Jake quit his full-time job two weeks after the beta launch. He’d spent the past year working the trading floor from 8 a.m. to 5 p.m. before coming home to work on Pepper. The stress compounded every month.
“I decided to quit my job when the emotional toll became unbearable,” Jake recalls.
To Get a “Snowball Effect,” Start Rolling the Snowball Yourself
Jake and Matt gave themselves three months to turn their beta product into a high-ranking App Store hit. They brainstormed feature enhancements (led by Eli), worked with the developers to deploy them, and tried new marketing strategies.
Pre-launch, the duo promoted Pepper through social media sites like TikTok and Instagram. But instead of just posting on their own pages, Matt and Jake teamed up with influencers Breanna Stark (@marriedtobbq) and Trazia Rae (@traziarae). These cooking creators spread the word about the upcoming App Store launch by using Pepper to store recipes.
They also ran several giveaways, handing out air fryers, cast iron pans, Amazon gift cards, and other kitchen appliances. Fans’ excitement during the giveaways and in the creators’ comment sections proved that users loved the concept and wanted to explore it. Matt and Jake just needed to reach that market.
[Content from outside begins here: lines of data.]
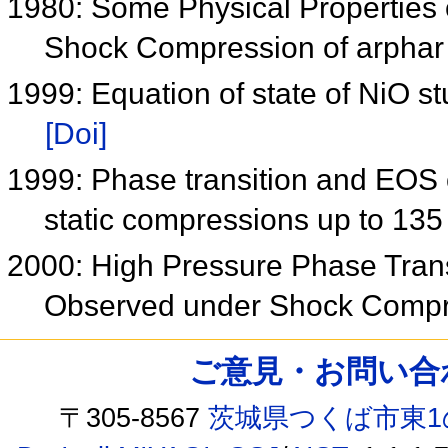
1980: Some Physical Properties
Shock Compression of arphar
1999: Equation of state of NiO 
[Doi]
1999: Phase transition and EOS 
static compressions up to 13
2000: High Pressure Phase Tran
Observed under Shock Comp
ご意見・お問い合わせ /
〒305-8567
茨城県つくば市東1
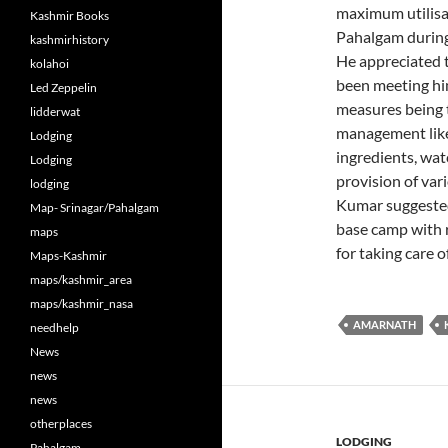
maximum utilisa
Kashmir Books
Pahalgam during
kashmirhistory
He appreciated t
kolahoi
been meeting him
Led Zeppelin
measures being ta
lidderwat
management like 
Lodging
ingredients, wa
Lodging
provision of vari
lodging
Kumar suggested
Map- Srinagar/Pahalgam
base camp with r
maps
for taking care o
Maps-Kashmir
maps/kashmir_area
maps/kashmir_nasa
AMARNATH
needhelp
News
news
news
otherplaces
LODGING
Pahalgam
When the iOS app went live on September 4, 2021, Matt and Jake blasted it all over their social media. They reached out to connections from their alma maters as well as close friends and family to spread the word. These connections helped shoot the social food app to the top of the App Store search results whenever someone typed in “Pepper.”
“We realized that to get that snowball effect, you’ve got to roll your own snowball and push it yourself for a while.”
Despite a successful launch, ranking on the App Store didn’t always result in new signups. When downloads stagnated, Jake says they had to go so far as standing outside Trader Joe’s handing out recipe cards. The cards contained a QR code for the app plus recipes involving Trader Joe’s ingredients. This helped them gain a bit more traction through September.
“For the first week it felt like we had just opened up a store and wondered, ‘Why aren’t any new customers coming in?’” Jake says. “We realized that to get that snowball effect, you’ve got to roll your own snowball and push it yourself for a while. Getting Trader Joe’s people to start downloading it helped because there are so many Facebook groups for Trader Joe’s, with hundreds of thousands of people in it, to spread the word.”
By mid-December, the app broke 10,000 users. Then 15,000 by the end of the year. The founders counted 100,000 by March 2022 and 250,000 by Pepper’s first anniversary in September.
Execute a Good Plan Now
If Jake and Matt had started building Pepper in 2019, when they’d first brainstormed the idea, they might’ve scaled the business faster.
If anything, this entrepreneurial journey taught the cofounders that it’s better to execute a good plan now than a perfect plan sometime in the future (paraphrasing George S. Patton). Jake urges fellow founders to always take that step forward, to follow through on those dreams, even when they seem daunting.
“Even if you fail, the amount that you learn from trying it goes so much further than whatever time you spent on it.”
“Ninety-nine percent of people talk about having million-dollar ideas. Everyone at some point has had one. At the same time, ninety-nine percent of people don’t even try to grasp it,” Jake says. “What I’ve realized is that even if you fail, the amount that you learn from trying it goes so much further than whatever time you spent on it.”
Three years after that late-night talk in the shed, Jake and Matt can now boast that they have a top-ranking app in the App Store. They’ve also partnered with Instacart, so customers can order ingredients and get them delivered to their homes right away.
Most importantly, Jake and Matt have a bond as tight as brothers. One cemented by shared failures and triumphs that they’ll be sure to reminisce about in the shed for years to come.